The first and second laws of thermodynamics, taken together provide, at least in this case, a theoretical reason that the macro-reality we experience is not problematic. And that the direction of time (video running backward) is an excellent way to visualize why natural causes reduce specified complexity (increase entropy) as well.
Think about how we experience a pond freezing. The freezing process starts as heat exchange between the water and its boundaries due to the temperature gradients. This conduction process occurs at different rates depending upon the details of temperature gradients and the conductivity at various positions at the edges of the lake, eventually causing the first water molecules to freeze. More molecules freezing to these will occur. Other freeze points will appear at the borders. The freezing will expand, meeting other expanding froze areas, eventually freezing the whole surface of the lake, assuming enough time and cold weather. In all cases, thermal equilibrium dictates when the process stops or reverses. Bottom line: lake freezing is a natural process that takes time; it is not an event. If one looks at tiny volumes in the pond that consist of just a few molecules (like 2-10), then yes, there is a probability at some instance in time, one will find the average momentum equivalent to frozen water. But the boundaries of these tiny volumes are tiny volumes at a higher temperature. Make the volume bigger and there is a smaller instantaneous ΔT. Make the volumes the size of a teaspoon, and the instantaneous ΔTs would be probably so small that it would not be measurable for two reasons:
- The variation would occur faster than measurement means, probably impossible due to Heisenberg’s uncertainty principle.

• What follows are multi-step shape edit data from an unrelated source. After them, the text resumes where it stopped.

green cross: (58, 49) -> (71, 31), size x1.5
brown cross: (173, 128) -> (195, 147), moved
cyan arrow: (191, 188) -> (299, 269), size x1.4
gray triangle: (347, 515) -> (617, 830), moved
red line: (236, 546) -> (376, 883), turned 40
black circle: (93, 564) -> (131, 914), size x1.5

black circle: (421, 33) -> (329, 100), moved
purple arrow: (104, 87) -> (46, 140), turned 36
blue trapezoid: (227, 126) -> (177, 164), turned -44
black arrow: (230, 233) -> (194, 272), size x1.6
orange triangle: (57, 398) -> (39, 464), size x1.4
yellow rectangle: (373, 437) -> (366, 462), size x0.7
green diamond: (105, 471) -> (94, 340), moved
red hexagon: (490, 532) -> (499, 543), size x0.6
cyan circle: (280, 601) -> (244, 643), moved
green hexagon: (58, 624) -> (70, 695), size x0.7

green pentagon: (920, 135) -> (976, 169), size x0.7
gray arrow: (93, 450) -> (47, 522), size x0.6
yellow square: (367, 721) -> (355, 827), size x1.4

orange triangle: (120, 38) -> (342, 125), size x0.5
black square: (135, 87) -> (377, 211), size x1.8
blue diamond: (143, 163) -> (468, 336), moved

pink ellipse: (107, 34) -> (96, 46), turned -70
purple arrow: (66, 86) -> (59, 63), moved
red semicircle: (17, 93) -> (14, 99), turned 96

- It would be a violation of the First Law of thermodynamics – that heat energy is conserved.
Such an event would require the immediate release of a massive amount of energy, like an explosion. By my calculation, if the pond was the size of Walton’s pond, and the ambient temperature 70 degrees Fahrenheit, the blast would be about ¼ the size of the atomic bomb detonated over Hiroshima.
Treating creations as being the result of an event causes a belief that there is a finite probability of the event occurring. The truth is different. All-natural macro processes must move toward a reduction of free energy. To achieve a deterministic raising of free energy requires the use of machines performing specified, deterministic work or mechanisms created by machines that convert energy forms to raise local free energy.
Machines, as I define them, will not function without matter/energy held in an away-from-equilibrium condition. Therefore they cannot be created by natural causes. This claim includes machines in life and is falsifiable. This thought process is the basis for the “Fake Biology” post.
Calling my physics book “fake physics” is going overboard. I’ve always had high regard for this textbook (two books, Part I & Part II). I never parted with them because they have been valuable references for my engineering career. I believe this to be an error of completeness of thought, which can result in false conclusions. There is another possibility – I may be wrong. If I am, I hope someone will explain why.